Alan Weiss

2nd April, 2018

Alan Weiss developed after he experienced himself how devastating divorce proceedings can be. I witnessed firsthand my own future security, and that of my familys, being destroyed by acrimonious and costly divorce litigation. I created to help people avoid an experience like this and lose thousands of dollars. Instead the system will assist them in getting on with their lives.

How are the courts satisfied that there has been an ‘irretrievable breakdown of the marriage’

Australian law no longer requires a reason to be given for an application for divorce, however, there must still be proof of an ‘irretrievable breakdown of the marriage’ in order for a divorce to be granted by the courts.

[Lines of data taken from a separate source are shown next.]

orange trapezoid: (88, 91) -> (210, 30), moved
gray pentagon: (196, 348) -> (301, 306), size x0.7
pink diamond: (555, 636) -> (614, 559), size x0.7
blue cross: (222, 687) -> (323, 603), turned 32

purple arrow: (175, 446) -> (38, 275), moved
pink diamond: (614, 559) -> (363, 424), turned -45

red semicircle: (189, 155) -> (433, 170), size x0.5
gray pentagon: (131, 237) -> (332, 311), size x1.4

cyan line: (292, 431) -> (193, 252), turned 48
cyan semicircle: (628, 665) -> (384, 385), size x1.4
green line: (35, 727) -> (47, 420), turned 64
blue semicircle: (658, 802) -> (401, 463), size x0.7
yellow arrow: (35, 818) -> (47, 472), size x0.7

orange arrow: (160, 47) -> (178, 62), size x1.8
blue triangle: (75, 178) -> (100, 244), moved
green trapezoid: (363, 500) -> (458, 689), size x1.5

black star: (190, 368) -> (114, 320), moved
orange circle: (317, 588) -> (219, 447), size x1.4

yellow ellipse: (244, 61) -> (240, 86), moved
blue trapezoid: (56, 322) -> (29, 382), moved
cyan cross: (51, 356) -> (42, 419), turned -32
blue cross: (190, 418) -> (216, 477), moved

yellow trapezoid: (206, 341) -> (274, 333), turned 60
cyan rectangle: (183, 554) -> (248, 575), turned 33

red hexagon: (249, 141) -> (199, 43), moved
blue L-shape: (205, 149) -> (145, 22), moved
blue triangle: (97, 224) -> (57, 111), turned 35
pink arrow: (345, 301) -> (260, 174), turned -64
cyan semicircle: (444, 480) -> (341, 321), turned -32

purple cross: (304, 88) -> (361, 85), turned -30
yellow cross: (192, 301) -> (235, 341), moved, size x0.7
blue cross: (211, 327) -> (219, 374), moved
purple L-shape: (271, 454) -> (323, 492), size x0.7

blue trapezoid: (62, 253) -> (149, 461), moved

The question that is worth asking is: how are the courts satisfied that there has been an ‘irretrievable breakdown of the marriage’? Readers should be aware, that s 48 of the Family Law Act 1975 (the FLA) states that the courts will only make an order for divorce if the parties have demonstrated that there has been an irretrievable breakdown of the marriage by separating from one another for at least 12 months.

Furthermore, there are several additional elements that also form part of the definition of separation which is considered essential when proving an irretrievable breakdown of the marriage so an order for divorce can be granted.

How can the end of the marriage be proven?

The Act does not explicitly state what are the characteristics for establishing separation, but rather the conclusion of the union will be proven if there has been a change in the overall character of the relationship, rather than any examples of fighting or adultery.

Admittedly, some people may presume that the characteristics of a good marriage revolve around the notions of quiet coexistence which is based on monogamy, the law, however, does recognise that marriages can still continue to function without peaceful coexistence and monogamous sexual relations. Instead, when making a determination in regards to the change in the overall character of the relationship, the courts will look into the full circumstances surrounding the breakdown of the relationship that might include the following lines of inquiry:

  • whether the parties still live together;
  • whether the parties still engage in sexual relations;
  • whether the parties attend social functions or present themselves in public as a couple;
  • whether the parties care jointly for any children;
  • whether the parties still support and protect one another.

It should be reiterated that there is no fixed formula which will point to a definitive method when determining the end of a marriage, but rather, the courts will look towards the natural indicators from before, to after, the alleged separation in adducing evidence of the breakdown of a marriage.

Must the desire for separation be mutual?

There is no requirement that both parties want a separation, however, a marriage cannot come to an end without informing the other party of the desire to put an end to the relationship. Communication of a desire to end a marriage can be done either explicitly, through words, or by actions which clearly demonstrate an inclination that the marriage is over.

The importance of the separation date
The date of separation is an important element when granting an order for divorce because of the s 48 requirements under the Act, which mandates that a couple have remained apart from one another for at least 12 months.

The 12 month separation period is also important because it affects when child support and Centrelink benefits will become payable, as well as assisting the courts in calculating property settlements.

The conclusion of a marriage is never an easy thing, however, if you are experiencing any problems relating to separation, please seek the assistance of a qualified legal practitioner.